# To do
From the data underneath, reproduce exactly the stretch that begins at the line with "Tutkulu Şeytan" and ends after the line with "Tarihe Farklı Bakış".

# Supplied data

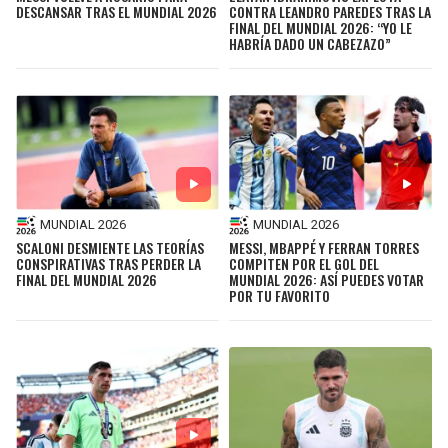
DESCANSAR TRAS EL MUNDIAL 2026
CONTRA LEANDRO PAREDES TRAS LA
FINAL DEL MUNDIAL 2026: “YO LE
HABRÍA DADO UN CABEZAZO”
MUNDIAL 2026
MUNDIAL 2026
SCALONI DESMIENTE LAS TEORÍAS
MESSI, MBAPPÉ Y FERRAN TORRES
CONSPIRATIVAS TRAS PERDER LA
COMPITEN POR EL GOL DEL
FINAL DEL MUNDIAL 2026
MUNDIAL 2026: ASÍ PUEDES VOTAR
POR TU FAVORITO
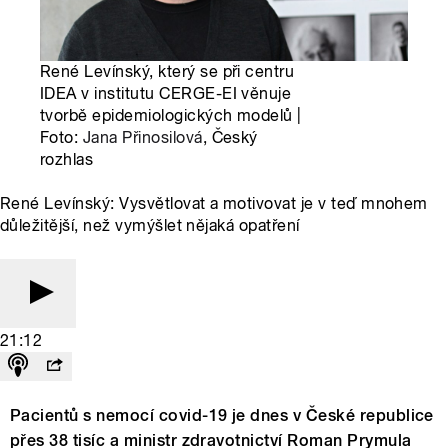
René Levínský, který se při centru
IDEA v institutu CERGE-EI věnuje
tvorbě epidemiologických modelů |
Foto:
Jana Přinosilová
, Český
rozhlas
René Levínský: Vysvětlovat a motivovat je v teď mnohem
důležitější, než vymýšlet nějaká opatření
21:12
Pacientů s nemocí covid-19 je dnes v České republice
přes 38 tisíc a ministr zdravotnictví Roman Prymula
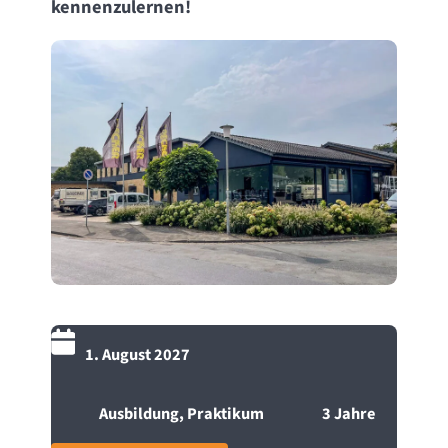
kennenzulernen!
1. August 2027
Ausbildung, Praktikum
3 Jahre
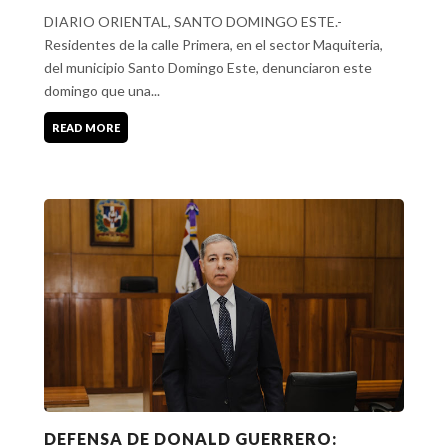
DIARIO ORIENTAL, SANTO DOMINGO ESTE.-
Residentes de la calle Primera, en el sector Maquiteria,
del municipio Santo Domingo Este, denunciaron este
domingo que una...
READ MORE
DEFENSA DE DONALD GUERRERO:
...
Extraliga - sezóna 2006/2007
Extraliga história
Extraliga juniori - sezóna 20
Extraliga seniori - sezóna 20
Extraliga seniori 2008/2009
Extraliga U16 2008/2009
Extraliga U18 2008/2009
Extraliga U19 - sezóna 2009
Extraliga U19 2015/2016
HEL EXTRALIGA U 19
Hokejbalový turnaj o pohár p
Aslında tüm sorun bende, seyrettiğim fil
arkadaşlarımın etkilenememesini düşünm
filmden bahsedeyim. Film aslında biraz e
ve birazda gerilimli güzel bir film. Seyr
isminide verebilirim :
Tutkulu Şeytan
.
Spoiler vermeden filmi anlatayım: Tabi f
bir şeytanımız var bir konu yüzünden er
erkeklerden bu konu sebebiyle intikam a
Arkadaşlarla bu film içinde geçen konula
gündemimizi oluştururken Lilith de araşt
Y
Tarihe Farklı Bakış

# Response
Tutkulu Şeytan
.
Spoiler vermeden filmi anlatayım: Tabi f
bir şeytanımız var bir konu yüzünden er
erkeklerden bu konu sebebiyle intikam a
Arkadaşlarla bu film içinde geçen konula
gündemimizi oluştururken Lilith de araşt
Y
Tarihe Farklı Bakış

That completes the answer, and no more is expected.